В свое время академик А.Ф. Йоффе, занимавший должность вице-президента Академии наук СССР, тот самый, шутливо и мило увековеченный популярной песенкой Владимира Высоцкого про утреннюю гимнастику («Главный академик Йоффе доказал: коньяк и кофе…», далее по тексту) выступил с предложением о создании учреждения, идентичного Ленинградскому физико-техническому институту, директором которого он и являлся: «Индустриализация требует научного обеспечения, поэтому науку надо выводить за пределы столиц (Ленинграда и Москвы) и нести ее в провинции».

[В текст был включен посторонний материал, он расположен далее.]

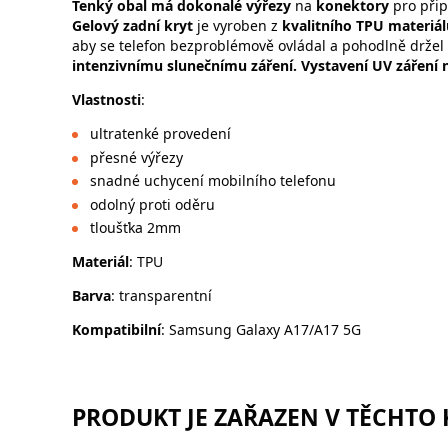
Tenký obal má dokonalé výřezy
na
konektory
pro přip
Gelový zadní kryt
je vyroben z
kvalitního TPU materiál
aby se telefon bezproblémově ovládal a pohodlně držel
intenzivnímu slunečnímu záření. Vystavení UV záření n
Vlastnosti
:
ultratenké provedení
přesné výřezy
snadné uchycení mobilního telefonu
odolný proti oděru
tloušťka 2mm
Materiál
: TPU
Barva
: transparentní
Kompatibilní
: Samsung Galaxy A17/A17 5G
PRODUKT JE ZAŘAZEN V TĚCHTO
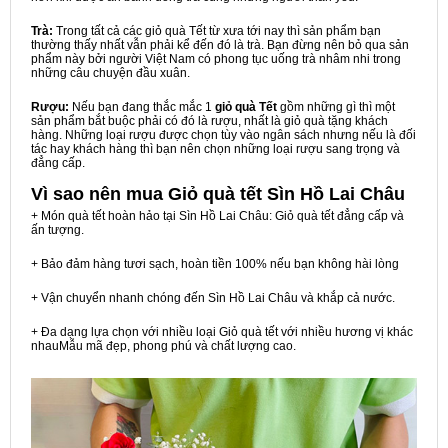
Trà:
Trong tất cả các giỏ quà Tết từ xưa tới nay thì sản phẩm bạn
thường thấy nhất vẫn phải kể đến đó là trà. Bạn đừng nên bỏ qua sản
phẩm này bởi người Việt Nam có phong tục uống trà nhâm nhi trong
những câu chuyện đầu xuân.
Rượu:
Nếu bạn đang thắc mắc 1
giỏ quà Tết
gồm những gì thì một
sản phẩm bắt buộc phải có đó là rượu, nhất là giỏ quà tặng khách
hàng. Những loại rượu được chọn tùy vào ngân sách nhưng nếu là đối
tác hay khách hàng thì bạn nên chọn những loại rượu sang trọng và
đẳng cấp.
Vì sao nên mua
Giỏ quà tết Sìn Hồ Lai Châu
+ Món quà tết hoàn hảo tại Sìn Hồ Lai Châu: Giỏ quà tết đẳng cấp và
ấn tượng.
+ Bảo đảm hàng tươi sạch, hoàn tiền 100% nếu bạn không hài lòng
+ Vận chuyển nhanh chóng đến Sìn Hồ Lai Châu và khắp cả nước.
+ Đa dạng lựa chọn với nhiều loại Giỏ quà tết với nhiều hương vị khác
nhauMẫu mã đẹp, phong phú và chất lượng cao.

В качестве площадки для открытия института был выбран Харьков как южная столица культуры и науки, а тогда город был столицей УССР. Помимо прямого назначения создание крупных научно-промышленных предприятий на Украине имело политический характер. В тот период, с одной стороны, повсеместно создавались всяческие формирования, политические и культурные течения («Украинская партия самостийников-социалистов» и др.), которые за основу брали «национальное сознание и традиционную культуру». С другой – Советский Союз старался всячески продвигать общегосударственные тенденции, внесамостийные, – закладывать особую объединительную «советскую культуру», выстроенную на достижениях науки и техники, с уверенным взглядом в будущее, на фоне которой «песни и танцы в народных костюмах» не должны были носить самодостаточного характера.

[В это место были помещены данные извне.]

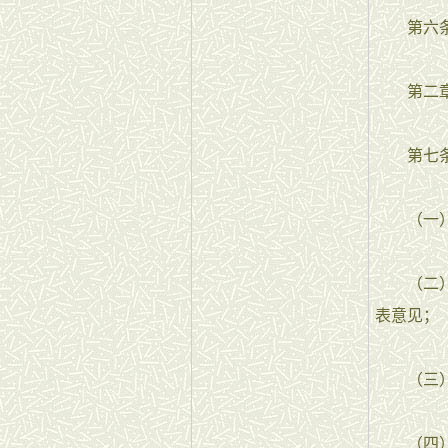
第六条 
第二章
第七条
（一）进
（二）从
表意见；
（三）指
（四）按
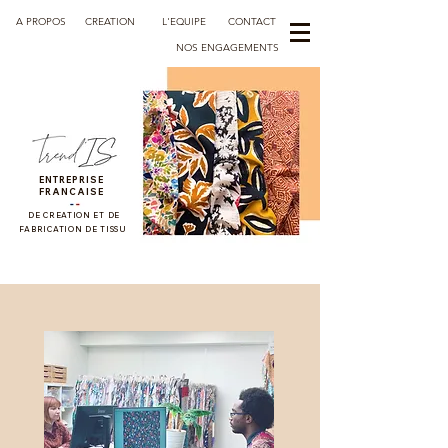
A PROPOS
CREATION
L'EQUIPE
CONTACT
NOS ENGAGEMENTS
ENTREPRISE
FRANCAISE
DE CREATION ET DE
FABRICATION DE TISSU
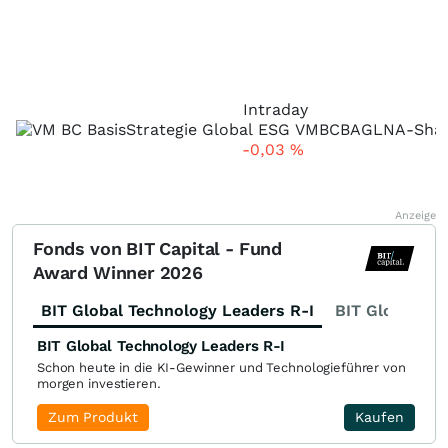
Intraday
-0,03
%
Anzeige
Fonds von BIT Capital - Fund
Award Winner 2026
BIT Global Technology Leaders R-I
BIT Global Fi
BIT Global Technology Leaders R-I
Schon heute in die KI-Gewinner und Technologieführer von
morgen investieren.
Zum Produkt
Kaufen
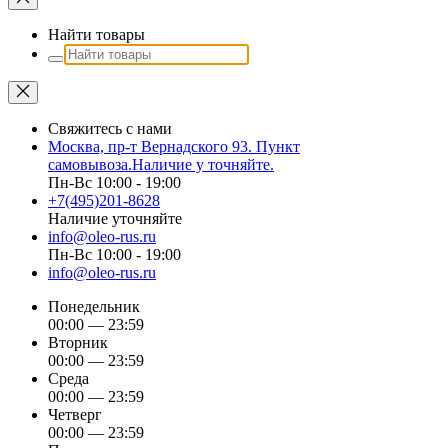
Найти товары
Свяжитесь с нами
Москва, пр-т Вернадского 93. Пункт
самовывоза.Наличие у точняйте.
Пн-Вс 10:00 - 19:00
+7(495)201-8628
Наличие уточняйте
info@oleo-rus.ru
Пн-Вс 10:00 - 19:00
info@oleo-rus.ru
Понедельник
00:00 — 23:59
Вторник
00:00 — 23:59
Среда
00:00 — 23:59
Четверг
00:00 — 23:59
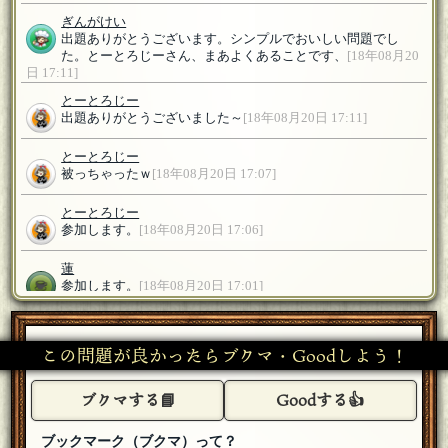
ぎんがけい
出題ありがとうございます。シンプルでおいしい問題でし
た。とーとろじーさん、まあよくあることです、
[18年08月20
日 17:11]
とーとろじー
出題ありがとうございました～
[18年08月20日 17:11]
とーとろじー
被っちゃったｗ
[18年08月20日 17:07]
とーとろじー
参加します。
[18年08月20日 17:06]
蓮
参加します。
[18年08月20日 17:01]
ぎんがけい
参加します
[18年08月20日 16:54]
この問題が良かったらブクマ・Goodしよう！
おもち
ブクマする📘
Goodする👍
参加します
[18年08月20日 16:51]
ブックマーク（ブクマ）って？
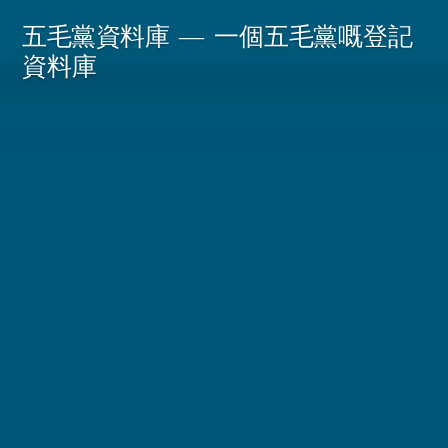
Skip
五毛黨資料庫
一個五毛黨嘅登記
to
資料庫
content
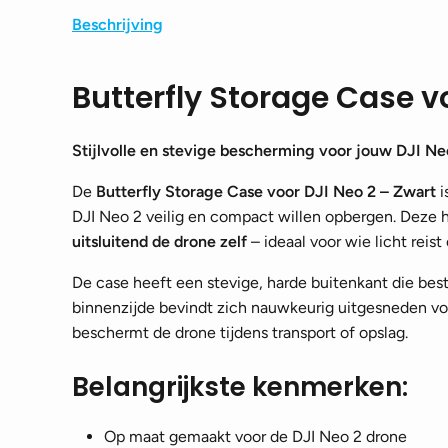
Beschrijving
Butterfly Storage Case v
Stijlvolle en stevige bescherming voor jouw DJI Ne
De
Butterfly Storage Case voor DJI Neo 2 – Zwart
i
DJI Neo 2 veilig en compact willen opbergen. Deze
uitsluitend de drone zelf
– ideaal voor wie licht reist
De case heeft een stevige, harde buitenkant die best
binnenzijde bevindt zich nauwkeurig uitgesneden vo
beschermt de drone tijdens transport of opslag.
Belangrijkste kenmerken:
Op maat gemaakt voor de DJI Neo 2 drone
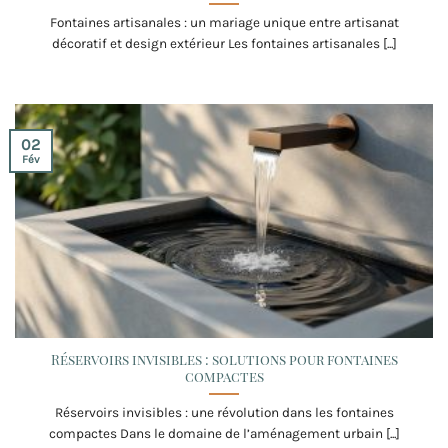
Fontaines artisanales : un mariage unique entre artisanat
décoratif et design extérieur Les fontaines artisanales [...]
02
Fév
Réservoirs invisibles : solutions pour fontaines
compactes
Réservoirs invisibles : une révolution dans les fontaines
compactes Dans le domaine de l’aménagement urbain [...]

30 октября 1928 г. Совнарком УССР принял решение об основании в Харькове Украинского физико-технического института (УФТИ), и его внесли в план первой пятилетки. Директором УФТИ был назначен академик АН СССР И.В. Обреимов, который активно взялся за обустройство своей организации – даже ездил по Европе, где приобретал для института необходимое оборудование по последнему слову науки и техники.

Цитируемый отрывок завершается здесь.